For Dasberg, playing Viola opposite Gerlach’s Olivia is poignant. The two were roommates during their first year at Barnard.
“It’s so wonderful that we get to work on this thesis together,” said Dasberg. “We really had this arc of entering Barnard together and being interested in acting, and now we get to do our thesis together.”
In Twelfth Night, Viola and Olivia become involved in a love triangle complicated by mistaken and disguised identities. Dasberg, who spent last spring in Berlin studying experimental theatre, said she found her training helpful for this classical theatrical role.
In Berlin, she studied the Michael Chekhov technique of acting, which is based on creating a character by expressing their wants and intentions through physical gesture. “[Shakespearean language] can be hard to follow for contemporary audiences, so I’m taking a lot of that physical work I’d learned and applying it to classical text, and it’s really exciting,” said Dasberg.
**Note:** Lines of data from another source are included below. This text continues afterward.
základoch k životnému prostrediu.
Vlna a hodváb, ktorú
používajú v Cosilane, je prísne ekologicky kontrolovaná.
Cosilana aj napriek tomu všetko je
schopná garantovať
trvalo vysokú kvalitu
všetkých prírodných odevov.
Shakespeare’s language can be difficult for modern audiences to decipher if they are unfamiliar with the play, but by bringing her character alive in a physical way, Dasberg said, she could transcend and complement the language.
The Cast, Behind the Scenes
Sydney Gerlach ’24 — Actor, “Olivia”
When Sydney Gerlach — a double theatre and education major — found out she’d landed the part of Olivia in Twelfth Night and that it would be her performance thesis, she was thrilled. Gerlach, who grew up in San Diego, spent last spring semester in London at the British American Drama Academy, which is an intensive training ground for performers, with a focus on Shakespearean acting.
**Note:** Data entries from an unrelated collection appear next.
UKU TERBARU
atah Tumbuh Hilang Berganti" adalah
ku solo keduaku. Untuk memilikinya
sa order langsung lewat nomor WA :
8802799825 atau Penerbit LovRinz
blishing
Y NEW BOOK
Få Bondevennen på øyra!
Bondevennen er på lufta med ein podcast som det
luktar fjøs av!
“Every day I go to rehearsal, it makes my heart sing,” said Gerlach. Her character, Olivia, is a wealthy countess in Illyria whose father and brother have recently died. The character is in deep mourning. During act one, Olivia falls in love with Cesario, who — unbeknownst to Olivia — is Viola disguised as a man.
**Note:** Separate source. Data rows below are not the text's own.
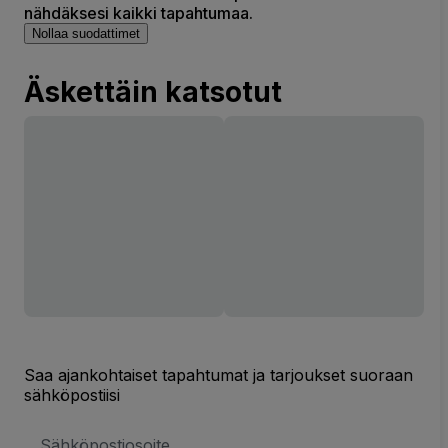
nähdäksesi kaikki tapahtumaa.
Nollaa suodattimet
Äskettäin katsotut
Saa ajankohtaiset tapahtumat ja tarjoukset suoraan
sähköpostiisi
Sähköpostiosoite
“There are so many beautiful, different shades and dimensions to this character,” said Gerlach. “That's what I love about Shakespeare. Every character in this play is larger than life. The language is larger than life.”
Learning the lines — mostly iambic pentameter verse — took deliberate and concerted effort. The cast worked with a special voice and text coach, and Gerlach embraced the challenge.
“Iambic pentameter is based on a heartbeat; it’s meant to be the purest natural rhythm that humans know,” explained Gerlach.
Eden Segbefia ’23 — Sound Designer
For Eden Segbefia, raised in Durham, North Carolina, a calling to make theatre came early. Their mom is a big fan of the musical Rent.
“I was 3 years old, and she wanted to show me the movie. It was then that I knew I wanted to live in New York and do something with musicals,” said Segbefia, who uses they/them pronouns. “I became obsessed. We did A Chorus Line in high school, and I was operating the [sound] board.”
At Barnard, Segbefia had much on their mind as a scholar. They majored in women’s, gender, and sexuality studies, with a concentration in feminist/intersectional science and technology studies. (This past January, they published a scholarly journal article about Afro-Diasporic spiritual concepts as a framework to disrupt the hierarchies imposed by Christian colonialism.)
But Segbefia had also chosen a theatre course in sound design as an elective — and something powerful clicked.
“Immediately, I locked in. This is my thing,” said Segbefia. “Every semester, minus one, I sound designed for a production.”
Twelfth Night is Segbefia’s first professional theatrical assignment. “Because I am nonbinary and identify as queer, I love that this is my first introduction to Shakespeare,” they said. “Gender play is there — I think that’s really exciting, and I want that to come across in my sound design.”
As part of their work on Twelfth Night, Segbefia has composed a few songs, which has led them to want to take voice lessons. “I really like composing and want to learn more and more and get more into it. I am definitely a budding composer,” said Segbefia.
Segbefia is also working on an off-Broadway show this month, Partnership, with the Mint Theater Company.